(sem título)
De um momento para o outro viu-se reduzido a isto: um autêntico apátrida, um estudante-bolseiro, a viver num quarto alugado duma cidade desconhecida. Ainda não tinha, e era provável que nunca chegasse a ter, amigos, pessoas próximas ao seu afecto ou ao seu sorriso. O perímetro da sua vida reduziu-se ao extremo, vivia apenas do tempo das aulas, das refeições frugais, das horas de estudo no seu velho quarto habitado por muitas presenças pretéritas, dos passeios solitários numa cidade que permanecia estranha e longínqua como uma miragem ingrata. Uma das poucas coisas agradáveis desses passeios, era a oportunidade de deter-se um pouco na ponte pedonal sobre a linha férrea, mesmo junto à estação de comboios. Fazia-o quando abandonava o seu refúgio à noite para ir jantar, sempre perto das nove da noite. Cruzava a ponte até meio, e parava a olhar para o lado norte, para o lado do túnel sob a estrada. Em cima das nove horas, chegava o comboio vindo de Torres.
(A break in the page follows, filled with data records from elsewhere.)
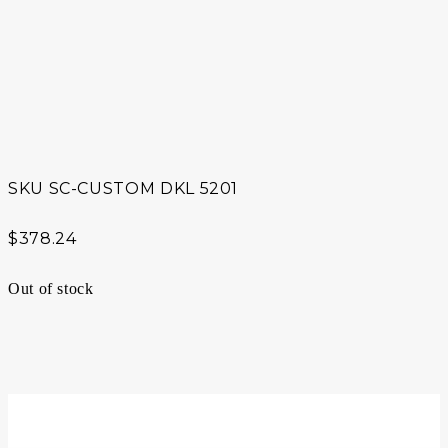
SKU
SC-CUSTOM DKL 5201
$
378.24
Out of stock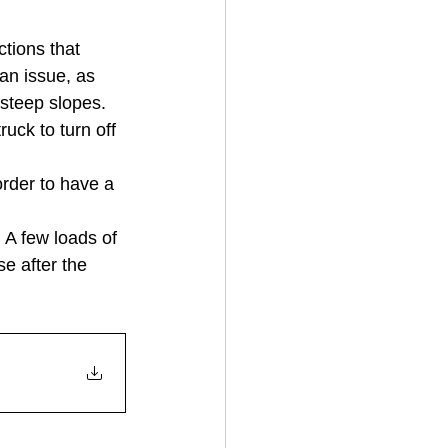
tions that 
an issue, as 
steep slopes.  
uck to turn off 
rder to have a 
 A few loads of 
e after the 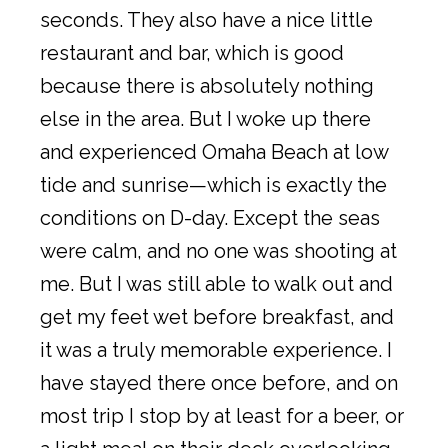
seconds. They also have a nice little
restaurant and bar, which is good
because there is absolutely nothing
else in the area. But I woke up there
and experienced Omaha Beach at low
tide and sunrise—which is exactly the
conditions on D-day. Except the seas
were calm, and no one was shooting at
me. But I was still able to walk out and
get my feet wet before breakfast, and
it was a truly memorable experience. I
have stayed there once before, and on
most trip I stop by at least for a beer, or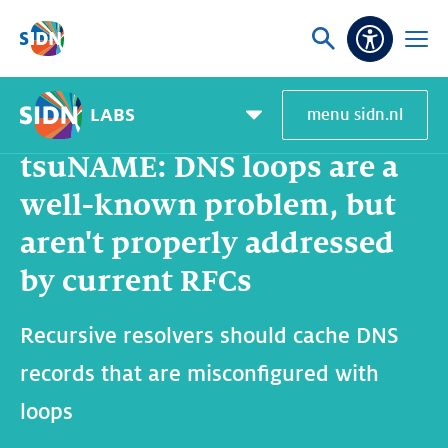
Skip navigation
Ask
Open
Accessibi
or
menu
search
LABS
menu sidn.nl
Home
SIDN Labs
News and blogs
tsuNAME: DNS loops are a well-known problem, but aren't properly addressed by current RFCs
Pagemenu
toggle
tsuNAME: DNS loops are a
well-known problem, but
aren't properly addressed
by current RFCs
Recursive resolvers should cache DNS
records that are misconfigured with
loops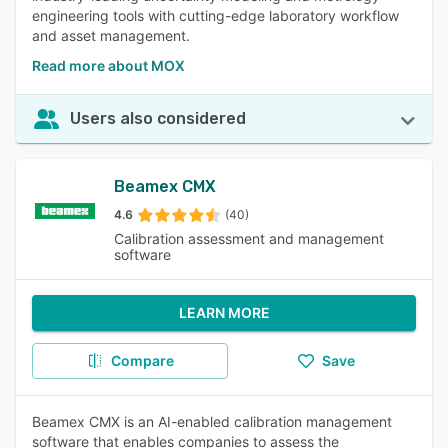
engineering tools with cutting-edge laboratory workflow
and asset management.
Read more about MOX
Users also considered
Beamex CMX
4.6
(40)
Calibration assessment and management
software
LEARN MORE
Compare
Save
Beamex CMX is an AI-enabled calibration management
software that enables companies to assess the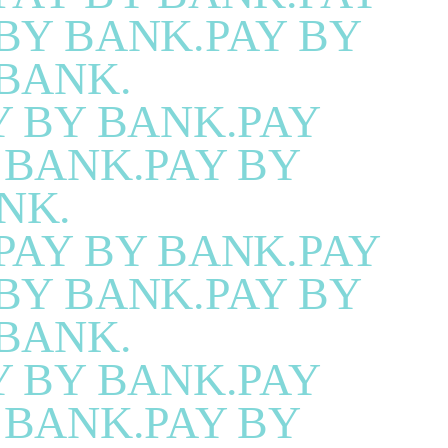
BY BANK.PAY BY
BANK.
Y BY BANK.PAY
 BANK.PAY BY
NK.
PAY BY BANK.PAY
BY BANK.PAY BY
BANK.
Y BY BANK.PAY
 BANK.PAY BY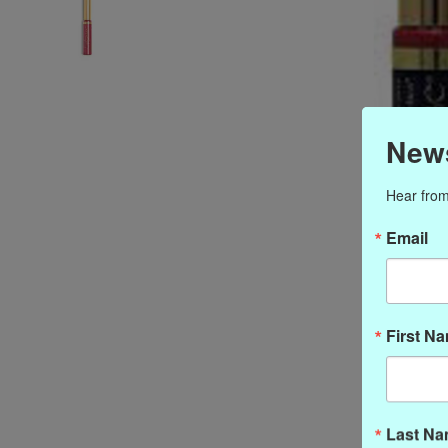
News
Hear from
Email
First N
Last N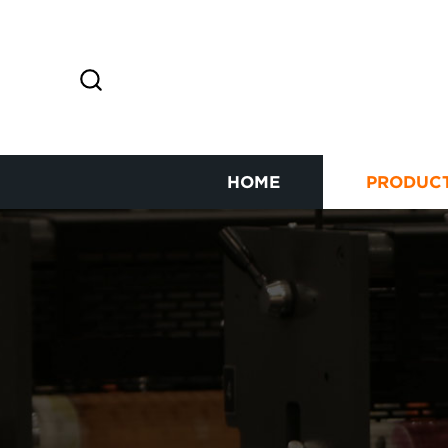
HOME
PRODUC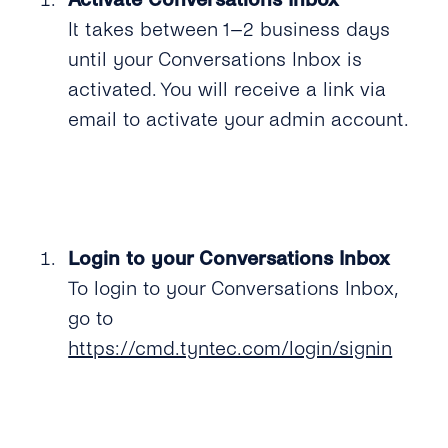
It takes between 1–2 business days
until your Conversations Inbox is
activated. You will receive a link via
email to activate your admin account.
Login to your Conversations Inbox
To login to your Conversations Inbox,
go to
https://cmd.tyntec.com/login/signin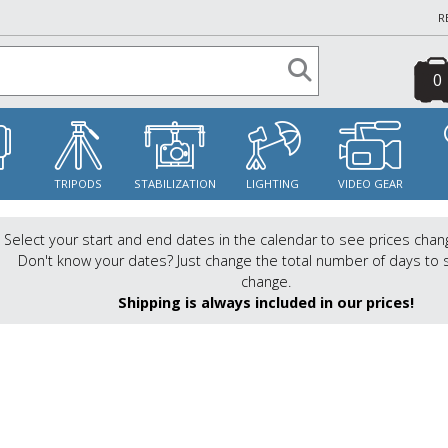
R
0
S
TRIPODS
STABILIZATION
LIGHTING
VIDEO GEAR
Select your start and end dates in the calendar to see prices chan
Don't know your dates? Just change the total number of days to 
change.
Shipping is always included in our prices!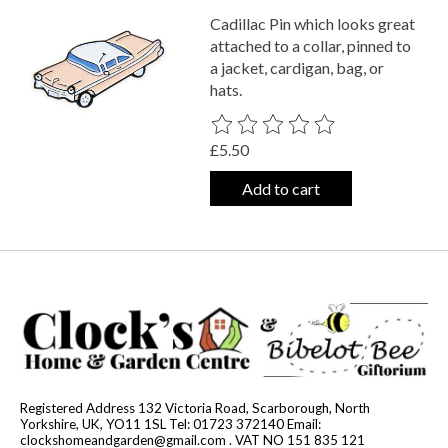
Cadillac Pin which looks great
attached to a collar, pinned to
a jacket, cardigan, bag, or
hats.
The rating of this product is
0
out o
£5.50
Add to cart
Registered Address 132 Victoria Road, Scarborough, North
Yorkshire, UK, YO11 1SL Tel: 01723 372140 Email:
clockshomeandgarden@gmail.com
. VAT NO 151 835 121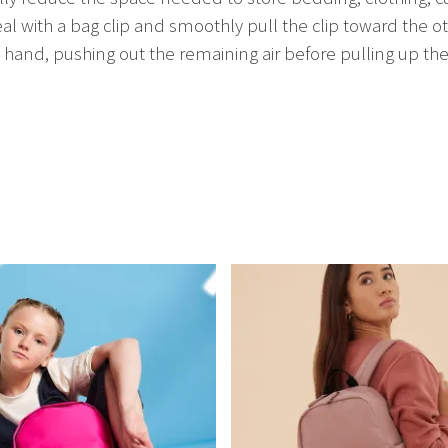
eal with a bag clip and smoothly pull the clip toward the ot
and, pushing out the remaining air before pulling up the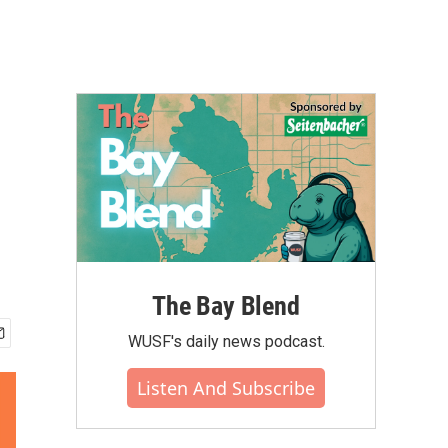
The Bay Blend
WUSF's daily news podcast.
Listen And Subscribe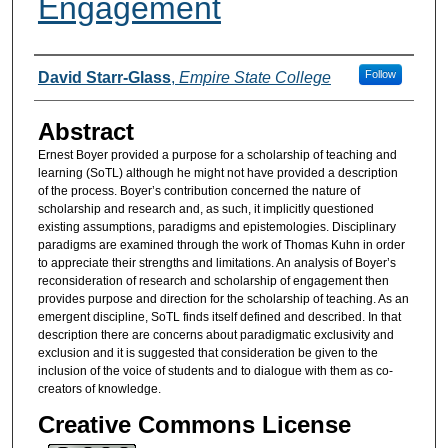
Engagement
Authors
Follow
David Starr-Glass
,
Empire State College
Abstract
Ernest Boyer provided a purpose for a scholarship of teaching and
learning (SoTL) although he might not have provided a description
of the process. Boyer’s contribution concerned the nature of
scholarship and research and, as such, it implicitly questioned
existing assumptions, paradigms and epistemologies. Disciplinary
paradigms are examined through the work of Thomas Kuhn in order
to appreciate their strengths and limitations. An analysis of Boyer’s
reconsideration of research and scholarship of engagement then
provides purpose and direction for the scholarship of teaching. As an
emergent discipline, SoTL finds itself defined and described. In that
description there are concerns about paradigmatic exclusivity and
exclusion and it is suggested that consideration be given to the
inclusion of the voice of students and to dialogue with them as co-
creators of knowledge.
Creative Commons License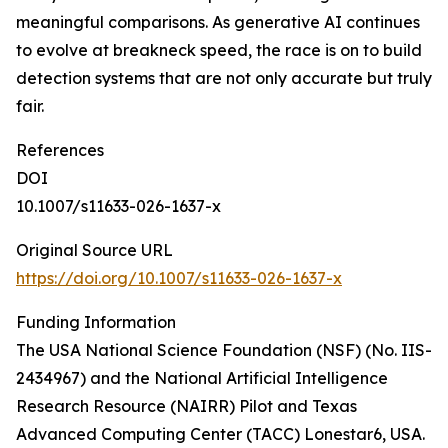
meaningful comparisons. As generative AI continues
to evolve at breakneck speed, the race is on to build
detection systems that are not only accurate but truly
fair.
References
DOI
10.1007/s11633-026-1637-x
Original Source URL
https://doi.org/10.1007/s11633-026-1637-x
Funding Information
The USA National Science Foundation (NSF) (No. IIS-
2434967) and the National Artificial Intelligence
Research Resource (NAIRR) Pilot and Texas
Advanced Computing Center (TACC) Lonestar6, USA.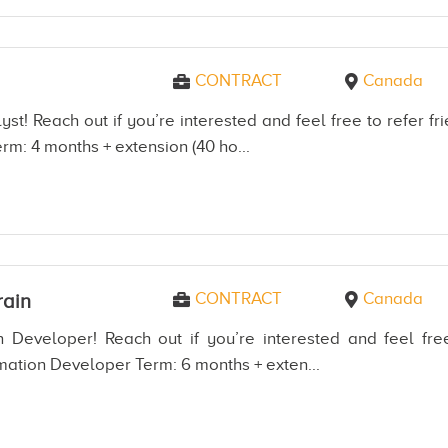
CONTRACT
Canada
st! Reach out if you’re interested and feel free to refer 
rm: 4 months + extension (40 ho...
CONTRACT
Canada
ain
 Developer! Reach out if you’re interested and feel free
mation Developer Term: 6 months + exten...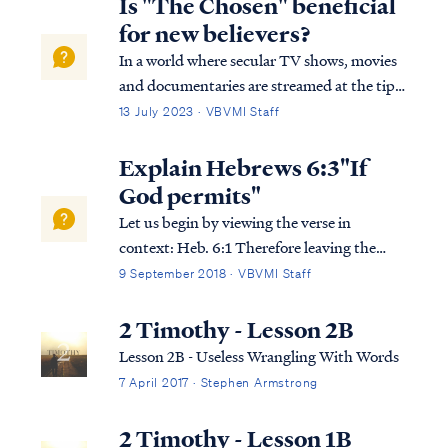
Is "The Chosen" beneficial
for new believers?
In a world where secular TV shows, movies
and documentaries are streamed at the tips
of your fingers, one may receive a breath of
13 July 2023 · VBVMI Staff
fresh air when a new series, depicting the
life of Messiah becomes readily available to
Explain Hebrews 6:3"If
stream all over the world. The …
God permits"
Let us begin by viewing the verse in
context: Heb. 6:1 Therefore leaving the
elementary teaching about the Christ, let us
9 September 2018 · VBVMI Staff
press on to maturity, not laying again a
foundation of repentance from dead works
2 Timothy - Lesson 2B
and of faith toward God, Heb. 6:2 of instr...
Lesson 2B - Useless Wrangling With Words
7 April 2017 · Stephen Armstrong
2 Timothy - Lesson 1B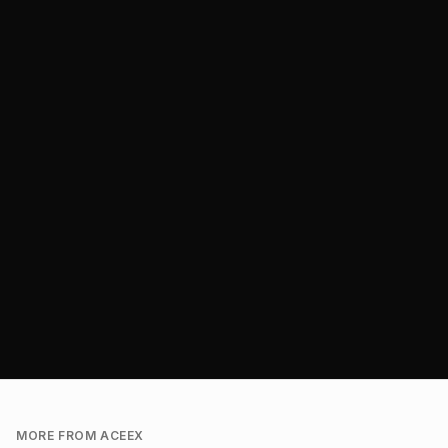
MORE FROM ACEEX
Sentia-se expectante, enquanto o sentia aproximar-se ao longe, havia um rumor vago no ar, um fremer quase imperceptível dos metais da ponte pedonal, depois era a luz a devassar a boca do túnel, e o comboio surgia lá de dentro como um monstro bondoso de aço e luz. Mas o comboio chagava e seguia sem parar. Dali seguia a ligação a paragens internacionais. O comboio nunca parava.
Um dia também ele partiu. Na mesmo comboio que ligava a cidade desconhecida ao resto do mundo. E ele não parou. Continuou a viajar, por caminhos cada vez mais íngremes, procurando sempre uma ligação entre si e o mundo, pouco permeável ao exterior. Só o trabalho o continuava a desafiar e a preencher-lhe a existência. Percebeu finalmente que o seu trabalho era a sua ligação ao mundo. Afinal nunca estivera só pois a ilusão está na futilidade de uma vida sem utilidade. Depois sossegou e encontrou a paz.